A Spring Fling Recipe for the 5:2 Diet!
Low-Calorie Minted Pea & Vegetable Frittata – 200 calories
I really feel as if spring is just around the corner – yes, we have been warned of more cold weather to come, but, the sun has been shining lately even if mornings and evenings have been frosty and white, and the birds are busily gathering straw and twigs for nest building. Buds have started to emerge on my fruit trees and the daffodil and tulip bulbs are starting to push through the cold earth, their leaves fresh and green, and beautifully curled. Although I am still hankering after casseroles and stews, I am also thinking about spring greens, omelettes, salads and other fresh spring-like meals…..so, when I spied some frozen fresh garden peas in the freezer the other day, as well as some fresh mint looking particularly perky in its terracotta tub, I decided to create a low-calorie recipe suitable for the 5:2 diet, as well as for a spring luncheon. This recipe has fast become a favourite already, and my husband who is NOT on the fasting diet, also loved it and asked me to make it again.

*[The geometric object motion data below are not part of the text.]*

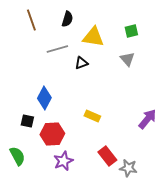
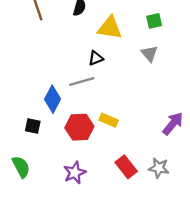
gray line: (57, 49) -> (82, 82), moved
red hexagon: (52, 134) -> (79, 127), moved
gray star: (128, 168) -> (159, 168), moved

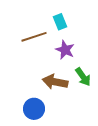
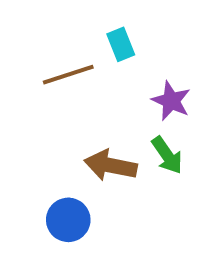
purple star: (65, 50) -> (171, 101), moved

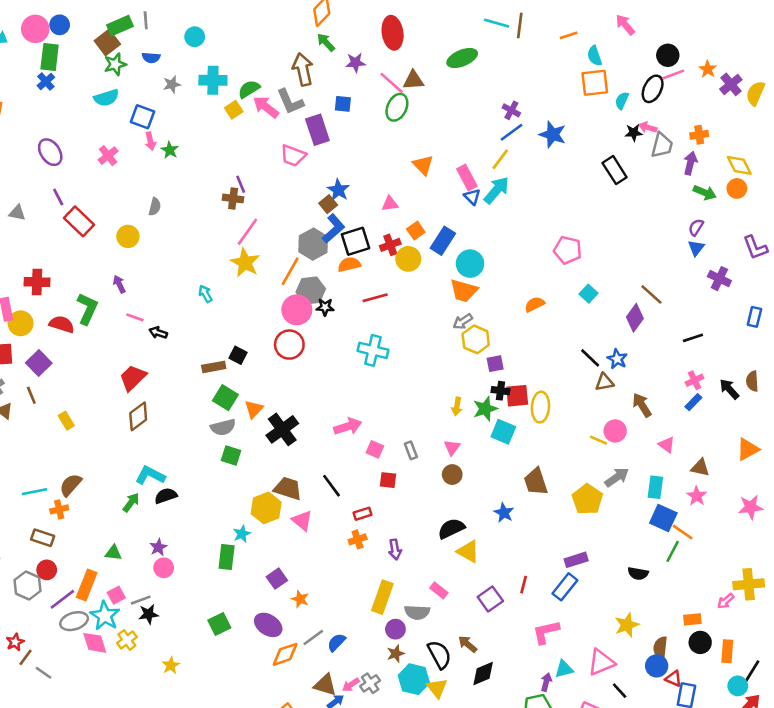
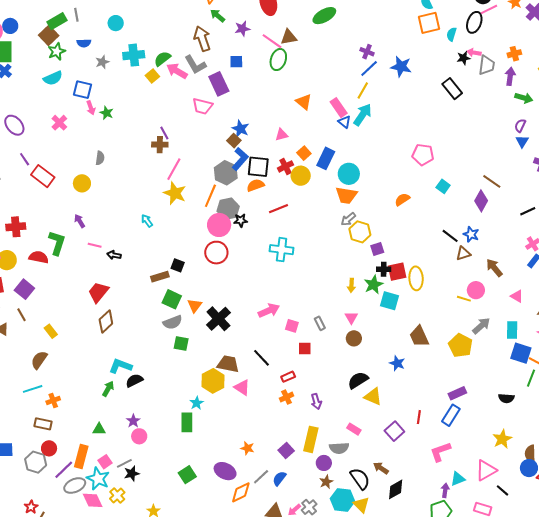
black square: (355, 241) -> (258, 167), turned 30
brown semicircle: (71, 485) -> (39, 360), moved
purple square: (277, 579) -> (286, 450), moved

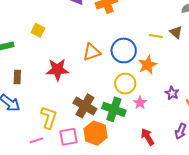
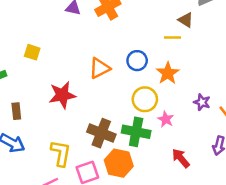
brown triangle: (176, 32) -> (186, 20), moved
blue circle: (124, 50) -> (137, 61), size x0.7

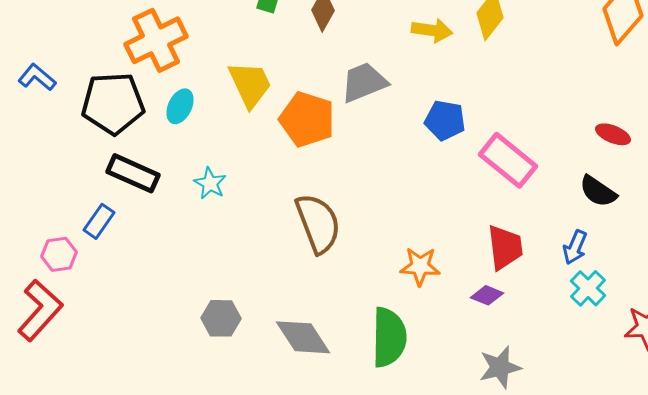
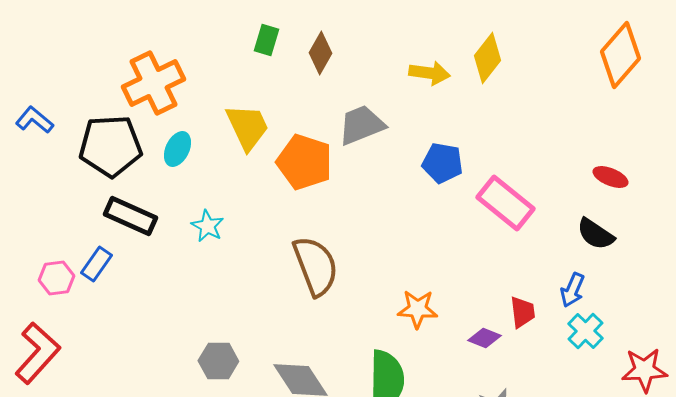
red trapezoid: (505, 247) -> (522, 312), moved, size x0.7
pink hexagon: (59, 254) -> (56, 278), moved

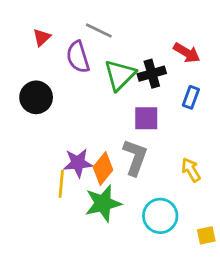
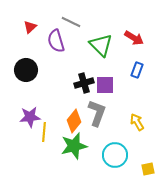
black cross: (152, 74) -> (84, 83), moved
green triangle: (120, 75) -> (101, 45), moved, turned -30
purple star: (78, 163) -> (30, 117), moved

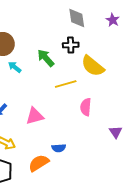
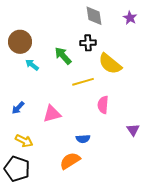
blue semicircle: (59, 148) -> (83, 139), moved
orange semicircle: (39, 163) -> (70, 161), moved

A frittata is normally laden with olive oil and uses lots of eggs, all calorific; but, my low-fat and two egg version REALLY is just as delicious as a normal richly egged version. This recipe weighs in at an incredible 400 calories for TWO servings, so a VERY low 200 calories per portion. But, what is lacks in calories is more than made up for in taste and flavour – sweet minted peas mingle with new potatoes, onions, garlic and a juicy ripe tomato, which are all bound with two free-range eggs…..and lots of seasoning, especially black pepper. Apart from being a pretty lush supper or luncheon dish, it’s also rather pretty, I think you will agree. I served this with fresh rocket leaves which added a giddy 2 calories per person – steady now!
Calorie breakdown for Low-Calorie Minted Pea & Vegetable Frittata:
2 medium eggs: 140 calories (70 calories per egg)
2 tablespoons garden peas: 46 calories
1 small onion: 29 calories
2 cloves garlic: 9 calories
1 large vine tomato: 15 calories
100g new potatoes: 150 calories
Fry Light – Extra Virgin Olive Oil Spray, 4 sprays: 4 calories
10g (about 1 tablespoon) of fresh mint leaves: 7 calories
Total: 400 calories (200 calories per person or portion)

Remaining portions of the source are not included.